Could you return all of the entries word for word, minus any pictures?

=-=-=

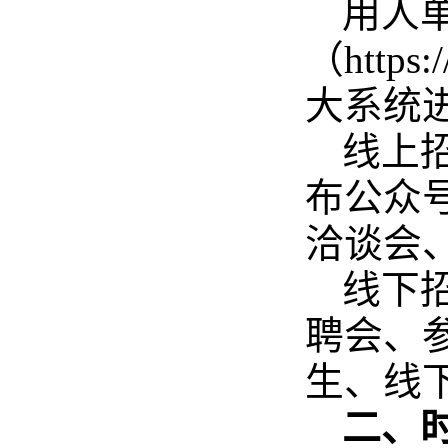
用人
（http
大系统
线上
布公众
洽谈会
线下
聘会、
生、线
二、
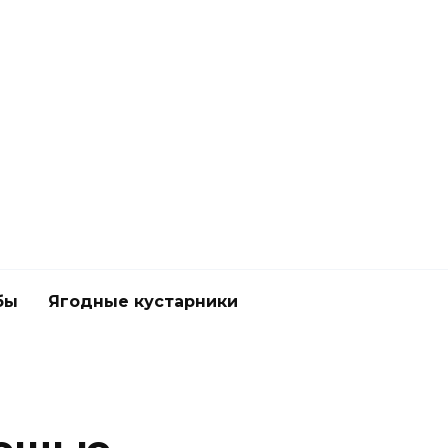
бы
Ягодные кустарники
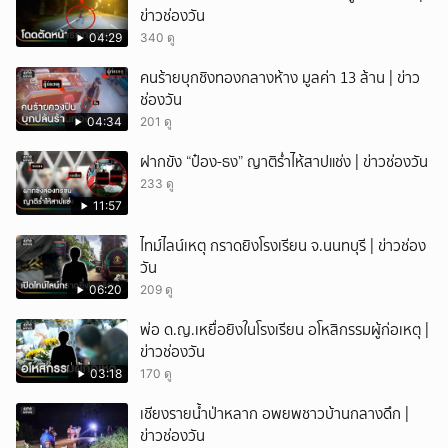
ข่าวช่องวัน
04:29
340 ดู
คนร้ายบุกชิงทองกลางห้าง มูลค่า 13 ล้าน | ข่าว
ช่องวัน
04:34
201 ดู
ฝากขัง “ป๋อง-ธง” ญาติร่ำไห้สาปแช่ง | ข่าวช่องวัน
233 ดู
11:57
ไทม์ไลน์เหตุ กราดยิงโรงเรียน จ.นนทบุรี | ข่าวช่อง
วัน
06:20
209 ดู
พ่อ ด.ญ.เหยื่อยิงในโรงเรียน อโหสิกรรมผู้ก่อเหตุ |
ข่าวช่องวัน
03:18
170 ดู
เชียงรายน้ำป่าหลาก อพยพชาวบ้านกลางดึก |
ข่าวช่องวัน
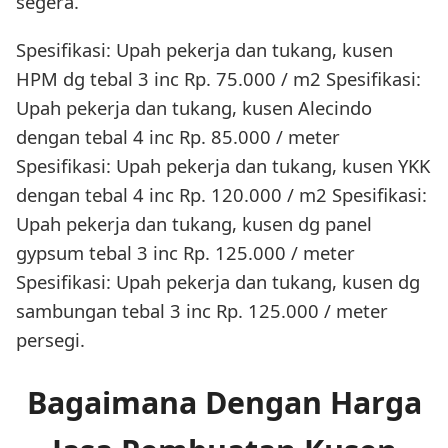
segera.
Spesifikasi: Upah pekerja dan tukang, kusen
HPM dg tebal 3 inc Rp. 75.000 / m2 Spesifikasi:
Upah pekerja dan tukang, kusen Alecindo
dengan tebal 4 inc Rp. 85.000 / meter
Spesifikasi: Upah pekerja dan tukang, kusen YKK
dengan tebal 4 inc Rp. 120.000 / m2 Spesifikasi:
Upah pekerja dan tukang, kusen dg panel
gypsum tebal 3 inc Rp. 125.000 / meter
Spesifikasi: Upah pekerja dan tukang, kusen dg
sambungan tebal 3 inc Rp. 125.000 / meter
persegi.
Bagaimana Dengan Harga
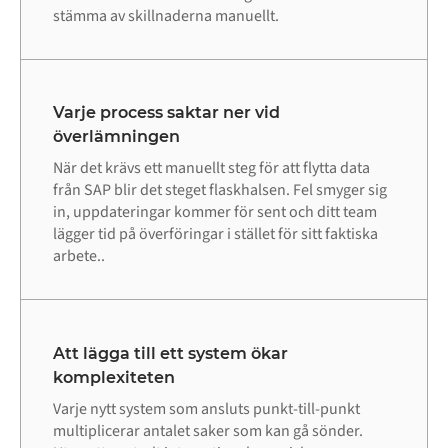
stämma av skillnaderna manuellt.
Varje process saktar ner vid
överlämningen
När det krävs ett manuellt steg för att flytta data
från SAP blir det steget flaskhalsen. Fel smyger sig
in, uppdateringar kommer för sent och ditt team
lägger tid på överföringar i stället för sitt faktiska
arbete..
Att lägga till ett system ökar
komplexiteten
Varje nytt system som ansluts punkt-till-punkt
multiplicerar antalet saker som kan gå sönder.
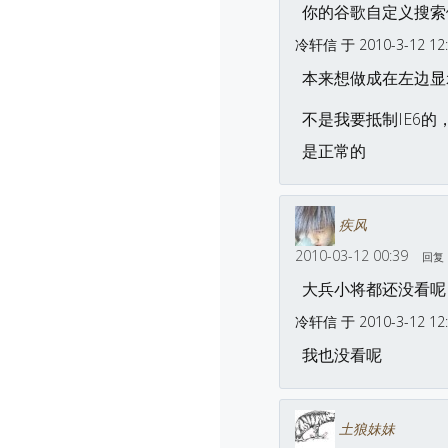
你的谷歌自定义搜索做
冷轩信 于 2010-3-12 12
本来想做成在左边显示搜
不是我要抵制IE6的
是正常的
疾风
2010-03-12 00:39
回复
大兵小将都还没看呢
冷轩信 于 2010-3-12 12
我也没看呢
土狼妹妹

=-=-=

#### Response
用人
（http
大系统
线上
布公众
洽谈会
线下
聘会、
生、线
二、
бы
Ягодные кустарники
ข่าวช่องวัน
04:29
340 ดู
คนร้ายบุกชิงทองกลางห้าง มูลค่า 13 ล้าน | ข่าว
ช่องวัน
04:34
201 ดู
ฝากขัง “ป๋อง-ธง” ญาติร่ำไห้สาปแช่ง | ข่าวช่องวัน
233 ดู
11:57
ไทม์ไลน์เหตุ กราดยิงโรงเรียน จ.นนทบุรี | ข่าวช่อง
วัน
06:20
209 ดู
พ่อ ด.ญ.เหยื่อยิงในโรงเรียน อโหสิกรรมผู้ก่อเหตุ |
ข่าวช่องวัน
03:18
170 ดู
เชียงรายน้ำป่าหลาก อพยพชาวบ้านกลางดึก |
ข่าวช่องวัน
segera.
Spesifikasi: Upah pekerja dan tukang, kusen
HPM dg tebal 3 inc Rp. 75.000 / m2 Spesifikasi:
Upah pekerja dan tukang, kusen Alecindo
dengan tebal 4 inc Rp. 85.000 / meter
Spesifikasi: Upah pekerja dan tukang, kusen YKK
dengan tebal 4 inc Rp. 120.000 / m2 Spesifikasi:
Upah pekerja dan tukang, kusen dg panel
gypsum tebal 3 inc Rp. 125.000 / meter
Spesifikasi: Upah pekerja dan tukang, kusen dg
sambungan tebal 3 inc Rp. 125.000 / meter
persegi.
Bagaimana Dengan Harga
stämma av skillnaderna manuellt.
Varje process saktar ner vid
överlämningen
När det krävs ett manuellt steg för att flytta data
från SAP blir det steget flaskhalsen. Fel smyger sig
in, uppdateringar kommer för sent och ditt team
lägger tid på överföringar i stället för sitt faktiska
arbete..
Att lägga till ett system ökar
komplexiteten
Varje nytt system som ansluts punkt-till-punkt
multiplicerar antalet saker som kan gå sönder.
你的谷歌自定义搜索做
冷轩信 于 2010-3-12 12
本来想做成在左边显示搜
不是我要抵制IE6的
是正常的
疾风
2010-03-12 00:39
回复
大兵小将都还没看呢
冷轩信 于 2010-3-12 12
我也没看呢
土狼妹妹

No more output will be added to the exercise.